Exploratory Factor Analysis: From Correlations to Latent Factors-Part 1

In today’s data-driven world, we often collect a large number of variables through surveys, research studies, and behavioral data. While having more data is useful, it can quickly become overwhelming to analyze and interpret. This is where Common Factor Analysis becomes helpful. It helps reduce this complexity by identifying a small number of hidden patterns, called factors, that explain relationships among variables.

Because these factors are usually unknown in advance, the method is typically applied in an exploratory way and is known as Exploratory Factor Analysis (EFA). In psychology and behavioral sciences, the term factor analysis is often used as a shorthand for common factor analysis.

What Is Exploratory Factor Analysis?

Exploratory Factor Analysis is used when you don’t have a predefined idea of how variables should group together. It explores the data to determine:

How many underlying factors exist.
Which variables load (or contribute) to which factors.
How strongly each variable is associated with a factor.

For example, imagine you conducted a customer satisfaction survey with 20 different questions. Instead of analyzing each question separately, EFA might reveal that these questions actually reflect three underlying dimensions such as Service Quality, Pricing Perception, and Brand Trust.

What are Factors

When multiple variables are measured or respondents are asked several related questions, it is often observed that some variables exhibit systematic relationships with one another. These interrelationships can be organized into a correlation matrix containing the pairwise correlation coefficients among all variables in the dataset.
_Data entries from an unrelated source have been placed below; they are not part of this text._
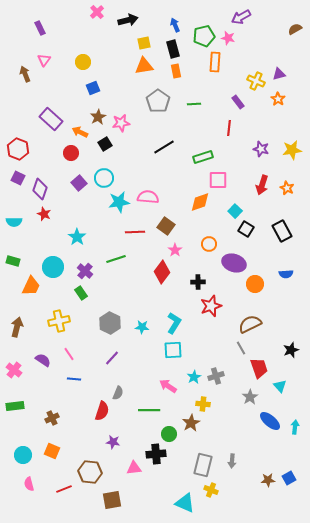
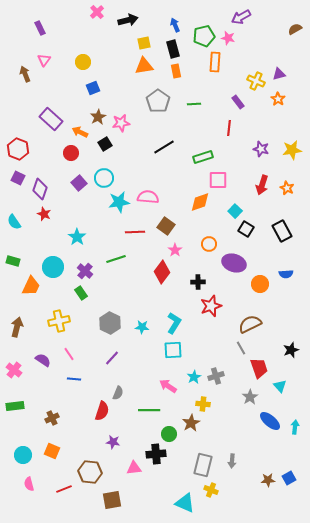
cyan semicircle at (14, 222): rotated 56 degrees clockwise
orange circle at (255, 284): moved 5 px right
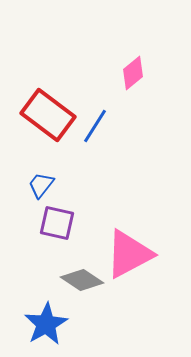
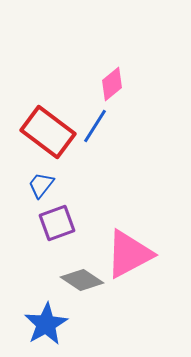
pink diamond: moved 21 px left, 11 px down
red rectangle: moved 17 px down
purple square: rotated 33 degrees counterclockwise
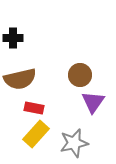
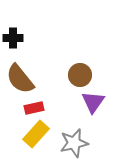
brown semicircle: rotated 64 degrees clockwise
red rectangle: rotated 24 degrees counterclockwise
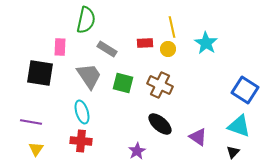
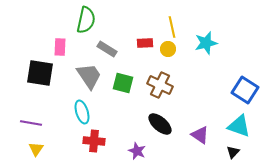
cyan star: rotated 25 degrees clockwise
purple line: moved 1 px down
purple triangle: moved 2 px right, 2 px up
red cross: moved 13 px right
purple star: rotated 18 degrees counterclockwise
Think of the correlation matrix as a table showing how strongly each variable is related to every other variable. The diagonal elements are all 1's, since every variable perfectly correlates with itself. The off-diagonal elements, however, are where the real story lies, they show the correlation coefficients between pairs of variables or questions.

Now, if you notice clusters of high correlations among certain variables, that’s a hint they may be tapping into the same underlying theme or construct. These hidden patterns are what we call factors or latent variables. A factor cannot be measured directly but is inferred from patterns of association among observed variables. It represents a hypothetical construct that is assumed to influence multiple observable (manifest) variables, which collectively provide evidence for the factor’s existence.
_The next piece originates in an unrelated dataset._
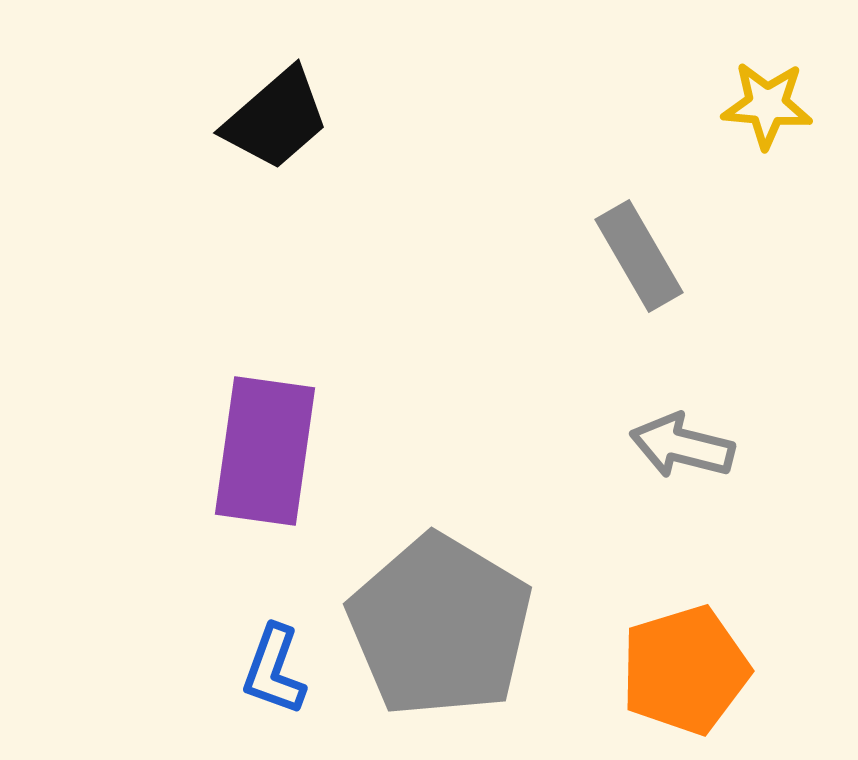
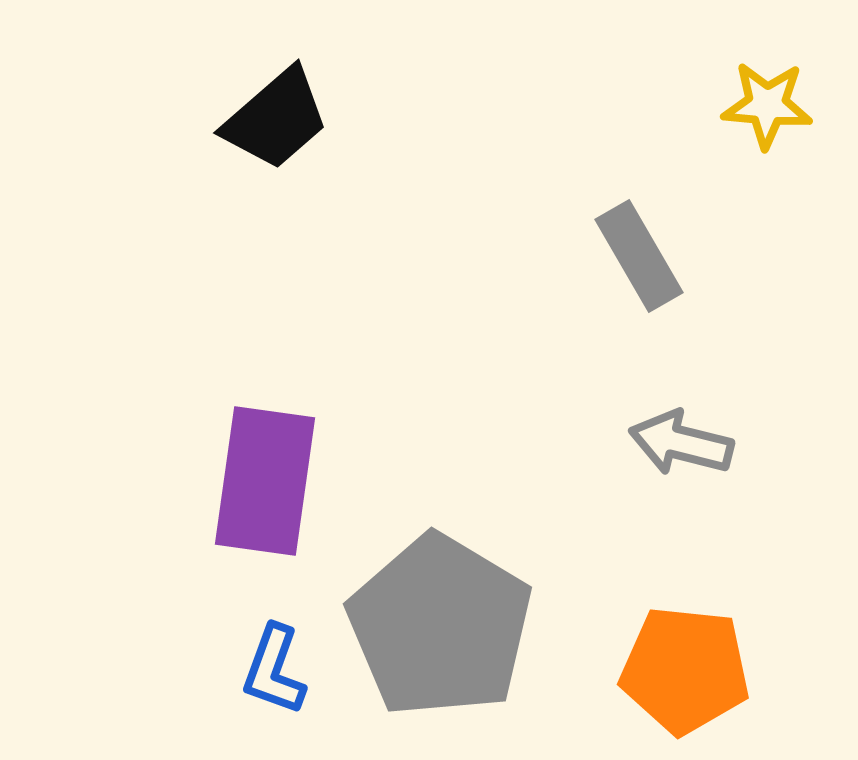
gray arrow: moved 1 px left, 3 px up
purple rectangle: moved 30 px down
orange pentagon: rotated 23 degrees clockwise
By identifying these factors, factor analysis helps us simplify complex data. Instead of dealing with dozens of interrelated variables, we can summarize them into a few meaningful factors. This process known as achieving parsimony allows us to explain the maximum amount of shared variance in the data using the smallest number of explanatory constructs. In other words, factor analysis finds the simplest way to explain what’s really going on beneath the surface of your data. In applied research, these factors often correspond to theoretical constructs—such as personality traits, consumer attitudes, or cognitive abilities—that are not directly observable but are inferred through patterns in the observed variables. By revealing these latent structures, EFA provides a rigorous foundation for subsequent modeling, measurement, or theory development.

Let’s bring these ideas to life with a practical example. Suppose we want to understand the underlying factors that characterize the development and quality of different regions. One way to explore this is by analyzing observable indicators that describe demographic size, economic activity, and living conditions. We capture these aspects through variables such as Population, Employment, Services, School, and HouseValue. Each of these variables represents a measurable characteristic of a region, but individually they do not tell the full story. For example, Population and Employment reflect the scale and economic activity of an area, while Services captures the availability of infrastructure that supports day-to-day life. On the other hand, School quality and HouseValue are indicators of social infrastructure and overall living standards. Together, these observed variables are designed to tap into broader, unobserved dimensions such as economic vitality and quality of life that influence how developed or attractive a region may be.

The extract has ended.